At Dhanraj Mahal due to the gallery’s structure, you were unable to display many three-dimensional pieces, apart from say works by artists like Rah Naqvi. Given that the new Tarq is larger and airier, do you have any plans to shift to presenting artists who work in more diverse mediums of art?
We have worked with a couple of sculptors like Parag Tandel or with painter and ceramic artist Savia Mahajan in the past, but we haven’t done a show with either of them for a long time. Both have solos lined up this year. I think it is exciting that it’s a different set up here, so everyone’s going to be a little challenged in their practices.
Apart from exhibitions, are events also on the agenda?
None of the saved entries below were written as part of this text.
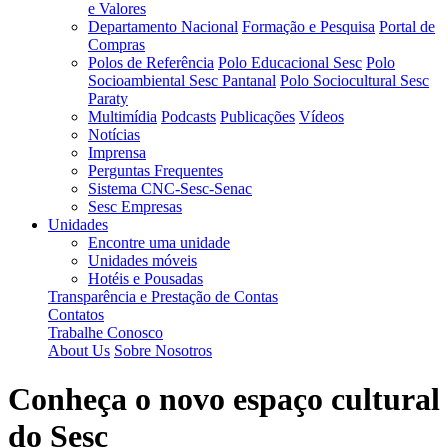
e Valores
Departamento Nacional
Formação e Pesquisa
Portal de
Compras
Polos de Referência
Polo Educacional Sesc
Polo
Socioambiental Sesc Pantanal
Polo Sociocultural Sesc
Paraty
Multimídia
Podcasts
Publicações
Vídeos
Notícias
Imprensa
Perguntas Frequentes
Sistema CNC-Sesc-Senac
Sesc Empresas
Unidades
Encontre uma unidade
Unidades móveis
Hotéis e Pousadas
Transparência e Prestação de Contas
Contatos
Trabalhe Conosco
About Us
Sobre Nosotros
Conheça o novo espaço cultural
do Sesc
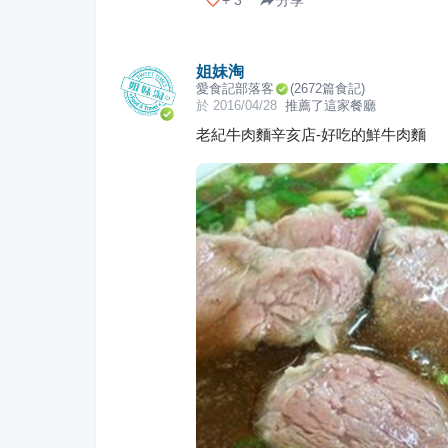
+
3
分享
姐妹淘
愛食記部落客
(
2672
篇食記)
於
2016/04/28
推薦了這家餐廳
老紀牛肉麵辛亥店-好吃的鮮牛肉麵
Events are something that we have always done; they’re in the gallery’s DNA. But post the pandemic we have been getting mixed responses to these. Although online ones are slowly becoming a thing of the past, I feel that in the case of in-person events, it’s a very specific type — perhaps of the more interactive kind — that would pull in a crowd.
Where do you think the art gallery scene in the city is headed?
I feel like it’s growing. When we started in 2014, it was so different — to get people to come to the gallery was like pulling out their teeth! But now people are up in arms asking ‘Where are you moving?’, ‘Why are you moving?’. It feels so amazing to see them so invested in the gallery. It’s wonderful.
And to those who ask why we moved, I say, moving was essential. There are a lot of utilities and operational things that our visitors won’t see but the obvious change for them would be its larger expanse, including its main facade.
Take for example Sameer’s show. In Dhanraj Mahal, our walls would not have been able to accommodate more than two of these big works. Showing four of them simultaneously would have been impossible there, but here it’s been done.
The inaugural exhibition was a solo show, Edifice Complex, by Sameer Kulhavoor
Was it a strategic decision to have Kulavoor do the inaugural show here, given that his work is rooted in the idea of building spaces?
Yes definitely! But, Sameer was ready with his show Edifice Complex much before the gallery was. I requested him to wait — to be the opening show — and thankfully he said yes. And it works right? It’s very space centric!